Relaxing Core Assumptions: the Impact of Data, Model and Participation Heterogeneity on Performance, Privacy and Fairness in Federated Learning

Authors: Németh, G. D.

Publication: PhD Thesis, University of Alicante, 2025
PDF: Click here for the PDF paper

Federated Learning (FL) enables decentralized training of machine learning models on distributed data while preserving privacy by design. An FL design consists of clients training models on private data and a central server aggregating a global model based on the consensus among clients. In an ideal scenario, the training data and computing resources are identically and independently distributed (i.i.d.) among clients, therefore, clients can work together in agreement to reach a global optima. However, in realistic FL settings, heterogeneity arises between clients in terms of both data and resource availability. This research focuses on such scenarios, with a special interest on how the server can adapt the aggregation method from a simple averaging to address the clients’ diversity.

The first research direction discusses existing client selection methods and proposes a novel taxonomy of FL methods where the participation of the clients is actively managed by the server to achieve a global objective with respect to the client heterogeneity. This research direction is presented in [NLQO22].

The next chapter focuses on model heterogeneity as an inclusion policy for low-resource clients. It investigates the implications of client resource constraints on privacy given a reduced model complexity in low-resource clients. This work has been presented in [NLQO25].

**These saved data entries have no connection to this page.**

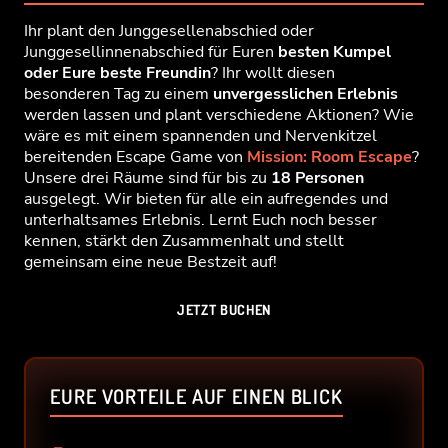
PREISE
Ihr plant den Junggesellenabschied oder
Junggesellinnenabschied für Euren
besten Kumpel
FAQ
oder Eure beste Freundin
? Ihr wollt diesen
besonderen Tag zu einem
unvergesslichen Erlebnis
werden lassen und plant verschiedene Aktionen? Wie
wäre es mit einem spannenden und Nervenkitzel
ZURÜCK ZU
bereitenden Escape Game von
Mission: Room Escape
?
Unsere drei Räume sind für bis zu
18 Personen
ausgelegt. Wir bieten für alle ein aufregendes und
unterhaltsames Erlebnis. Lernt Euch noch besser
kennen, stärkt den Zusammenhalt und stellt
gemeinsam eine neue Bestzeit auf!
JETZT BUCHEN
EURE VORTEILE AUF EINEN BLICK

The final area provides a solution to the data heterogeneity problem with distribution-aware client selection. Applying this solution can mitigate spurious correlations and improve algorithmic fairness in FL. This research line has been described in [NFN+25].

[NLQO22] Németh, G. D., Lozano, M. A., Quadrianto, N., and Oliver, N. (2022). A Snapshot of the Frontiers of Client Selection in Federated Learning. Transactions on Machine Learning Research. [NLQO25] Németh, G. D., Lozano, M. A., Quadrianto, N., and Oliver, N. (2025). Privacy and Accuracy Implications of Model Complexity and Integration in Heterogeneous Federated Learning. IEEE Access, 13, 40258-40274. [NFN+25] Németh, G. D., Fani, E., Ng, Y. J., Caputo, B., Lozano, M. A., Oliver, N., and Quadrianto, N.(2025). FedDiverse: Tackling Data Heterogeneity in Federated Learning with Diversity-Driven Client Selection. FLTA2025.